### Problem
Copy out the whole listing exactly as given. Skip the pictures.
━━━━━━━━━━━━━━━━
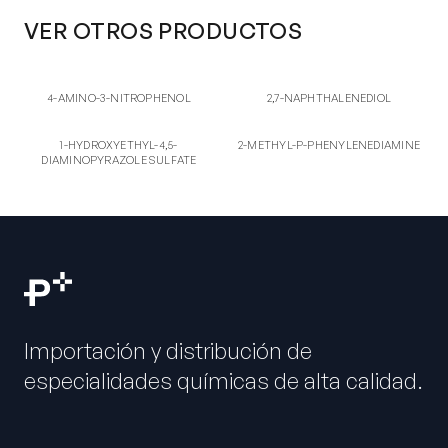
VER OTROS PRODUCTOS
4-AM
2,7-
4-AMINO-3-NITROPHENOL
2,7-NAPHTHALENEDIOL
4-AMINO-3-NITROPHENOL
2,7-NAPHTHALENEDIOL
1S
2-ME
1-HYDROXYETHYL-4,5-
2-METHYL-P-
1-HYDROXYETHYL-4,5-
2-METHYL-P-PHENYLENEDIAMINE
DIAMINOPYRAZOLE SULFATE
PHENYLENEDIAMINE
DIAMINOPYRAZOLE SULFATE
Importación y distribución de
especialidades químicas de alta calidad.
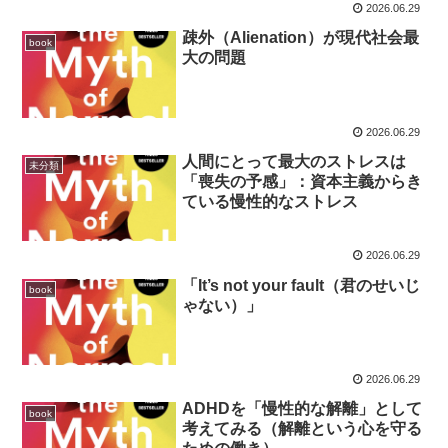
2026.06.29
疎外（Alienation）が現代社会最
book
大の問題
2026.06.29
人間にとって最大のストレスは
未分類
「喪失の予感」：資本主義からき
ている慢性的なストレス
2026.06.29
「It’s not your fault（君のせいじ
book
ゃない）」
2026.06.29
ADHDを「慢性的な解離」として
book
考えてみる（解離という心を守る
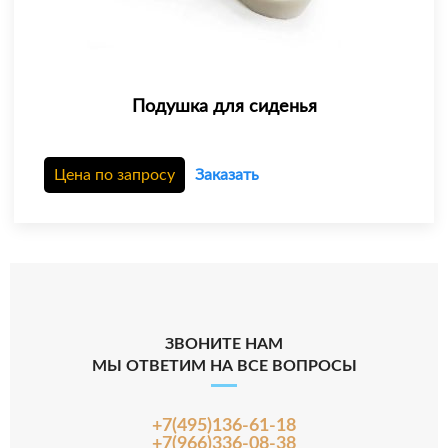
Подушка для сиденья
Цена по запросу
Заказать
ЗВОНИТЕ НАМ
МЫ ОТВЕТИМ НА ВСЕ ВОПРОСЫ
+7(495)136-61-18
+7(966)336-08-38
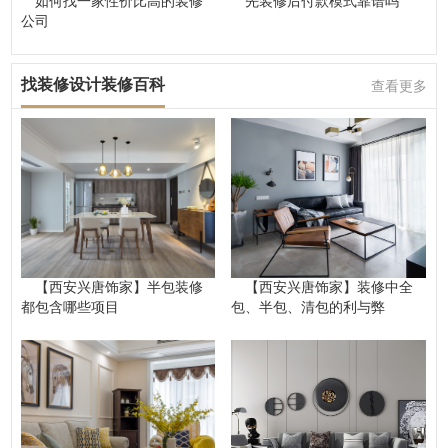
如何找一家性价比高的装修
先装修后付款模式靠谱吗
公司
找装修设计装修百科
查看更多
【西安兴唐饰家】半包装修
【西安兴唐饰家】装修中全
都包含哪些项目
包、半包、清包的利与弊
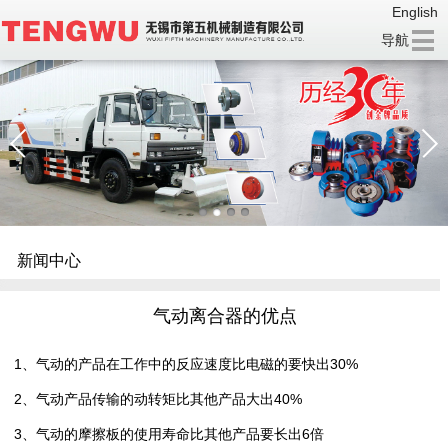
English
导航
新闻中心
气动离合器的优点
1、气动的产品在工作中的反应速度比电磁的要快出30%
2、气动产品传输的动转矩比其他产品大出40%
3、气动的摩擦板的使用寿命比其他产品要长出6倍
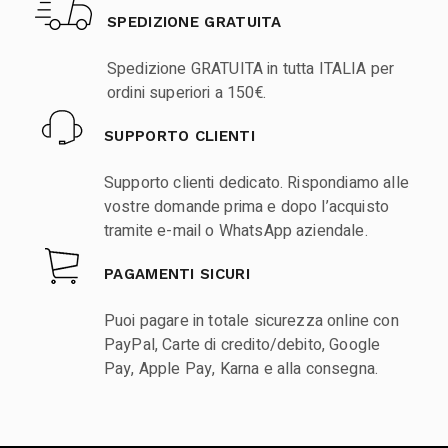
SPEDIZIONE GRATUITA
Spedizione GRATUITA in tutta ITALIA per
ordini superiori a 150€.
SUPPORTO CLIENTI
Supporto clienti dedicato. Rispondiamo alle
vostre domande prima e dopo l’acquisto
tramite e-mail o WhatsApp aziendale.
PAGAMENTI SICURI
Puoi pagare in totale sicurezza online con
PayPal, Carte di credito/debito, Google
Pay, Apple Pay, Karna e alla consegna.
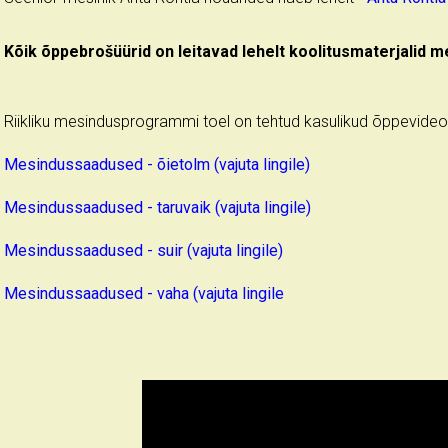
Kõik õppebrošüürid on leitavad lehelt koolitusmaterjalid m
Riikliku mesindusprogrammi toel on tehtud kasulikud õppevideo
Mesindussaadused - õietolm (vajuta lingile)
Mesindussaadused - taruvaik (vajuta lingile)
Mesindussaadused - suir (vajuta lingile)
Mesindussaadused - vaha (vajuta lingile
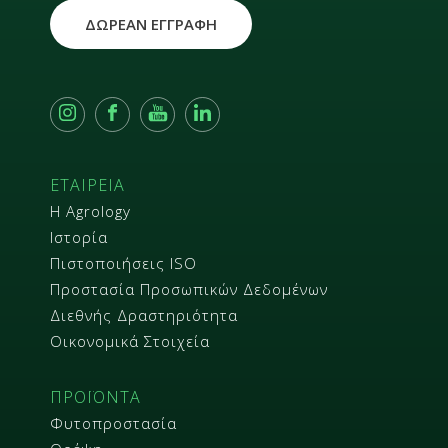
ΔΩΡΕΑΝ ΕΓΓΡΑΦΗ
ΕΤΑΙΡΕΙΑ
Η Agrology
Ιστορία
Πιστοποιήσεις ISO
Προστασία Προσωπικών Δεδομένων
Διεθνής Δραστηριότητα
Οικονομικά Στοιχεία
ΠΡΟΪΟΝΤΑ
Φυτοπροστασία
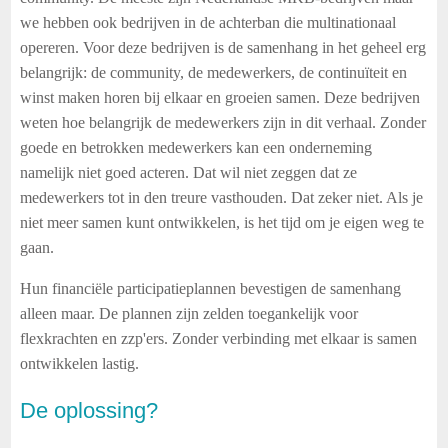
we hebben ook bedrijven in de achterban die multinationaal
opereren. Voor deze bedrijven is de samenhang in het geheel erg
belangrijk: de community, de medewerkers, de continuïteit en
winst maken horen bij elkaar en groeien samen. Deze bedrijven
weten hoe belangrijk de medewerkers zijn in dit verhaal. Zonder
goede en betrokken medewerkers kan een onderneming
namelijk niet goed acteren. Dat wil niet zeggen dat ze
medewerkers tot in den treure vasthouden. Dat zeker niet. Als je
niet meer samen kunt ontwikkelen, is het tijd om je eigen weg te
gaan.
Hun financiële participatieplannen bevestigen de samenhang
alleen maar. De plannen zijn zelden toegankelijk voor
flexkrachten en zzp'ers. Zonder verbinding met elkaar is samen
ontwikkelen lastig.
De oplossing?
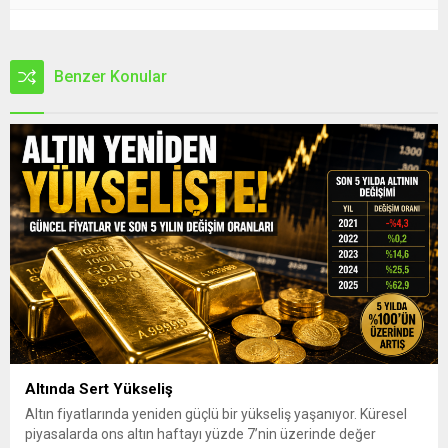
Benzer Konular
Altında Sert Yükseliş
Altın fiyatlarında yeniden güçlü bir yükseliş yaşanıyor. Küresel
piyasalarda ons altın haftayı yüzde 7’nin üzerinde değer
━━━━━━━━━━━━━━━━
### Output of the exercise
VER OTROS PRODUCTOS
4-AM
2,7-
4-AMINO-3-NITROPHENOL
2,7-NAPHTHALENEDIOL
4-AMINO-3-NITROPHENOL
2,7-NAPHTHALENEDIOL
1S
2-ME
1-HYDROXYETHYL-4,5-
2-METHYL-P-
1-HYDROXYETHYL-4,5-
2-METHYL-P-PHENYLENEDIAMINE
DIAMINOPYRAZOLE SULFATE
PHENYLENEDIAMINE
DIAMINOPYRAZOLE SULFATE
Importación y distribución de
especialidades químicas de alta calidad.
2026.06.29
疎外（Alienation）が現代社会最
book
大の問題
2026.06.29
人間にとって最大のストレスは
未分類
「喪失の予感」：資本主義からき
ている慢性的なストレス
2026.06.29
「It’s not your fault（君のせいじ
book
ゃない）」
2026.06.29
ADHDを「慢性的な解離」として
book
考えてみる（解離という心を守る
Подушка для сиденья
Цена по запросу
Заказать
ЗВОНИТЕ НАМ
МЫ ОТВЕТИМ НА ВСЕ ВОПРОСЫ
+7(495)136-61-18
+7(966)336-08-38
如何找一家性价比高的装修
先装修后付款模式靠谱吗
公司
找装修设计装修百科
查看更多
【西安兴唐饰家】半包装修
【西安兴唐饰家】装修中全
都包含哪些项目
包、半包、清包的利与弊
English
导航
新闻中心
气动离合器的优点
1、气动的产品在工作中的反应速度比电磁的要快出30%
2、气动产品传输的动转矩比其他产品大出40%
3、气动的摩擦板的使用寿命比其他产品要长出6倍
SPEDIZIONE GRATUITA
Spedizione GRATUITA in tutta ITALIA per
ordini superiori a 150€.
SUPPORTO CLIENTI
Supporto clienti dedicato. Rispondiamo alle
vostre domande prima e dopo l’acquisto
tramite e-mail o WhatsApp aziendale.
PAGAMENTI SICURI
Puoi pagare in totale sicurezza online con
PayPal, Carte di credito/debito, Google
Pay, Apple Pay, Karna e alla consegna.
Kõik õppebrošüürid on leitavad lehelt koolitusmaterjalid m
Riikliku mesindusprogrammi toel on tehtud kasulikud õppevideo
Mesindussaadused - õietolm (vajuta lingile)
Mesindussaadused - taruvaik (vajuta lingile)
Mesindussaadused - suir (vajuta lingile)
Mesindussaadused - vaha (vajuta lingile
ΔΩΡΕΑΝ ΕΓΓΡΑΦΗ
ΕΤΑΙΡΕΙΑ
Η Agrology
Ιστορία
Πιστοποιήσεις ISO
Προστασία Προσωπικών Δεδομένων
Διεθνής Δραστηριότητα
Οικονομικά Στοιχεία
ΠΡΟΪΟΝΤΑ
Φυτοπροστασία
we hebben ook bedrijven in de achterban die multinationaal
opereren. Voor deze bedrijven is de samenhang in het geheel erg
belangrijk: de community, de medewerkers, de continuïteit en
winst maken horen bij elkaar en groeien samen. Deze bedrijven
weten hoe belangrijk de medewerkers zijn in dit verhaal. Zonder
goede en betrokken medewerkers kan een onderneming
namelijk niet goed acteren. Dat wil niet zeggen dat ze
medewerkers tot in den treure vasthouden. Dat zeker niet. Als je
niet meer samen kunt ontwikkelen, is het tijd om je eigen weg te
gaan.
Hun financiële participatieplannen bevestigen de samenhang
alleen maar. De plannen zijn zelden toegankelijk voor
flexkrachten en zzp'ers. Zonder verbinding met elkaar is samen
ontwikkelen lastig.
De oplossing?
Benzer Konular
Altında Sert Yükseliş
Altın fiyatlarında yeniden güçlü bir yükseliş yaşanıyor. Küresel
piyasalarda ons altın haftayı yüzde 7’nin üzerinde değer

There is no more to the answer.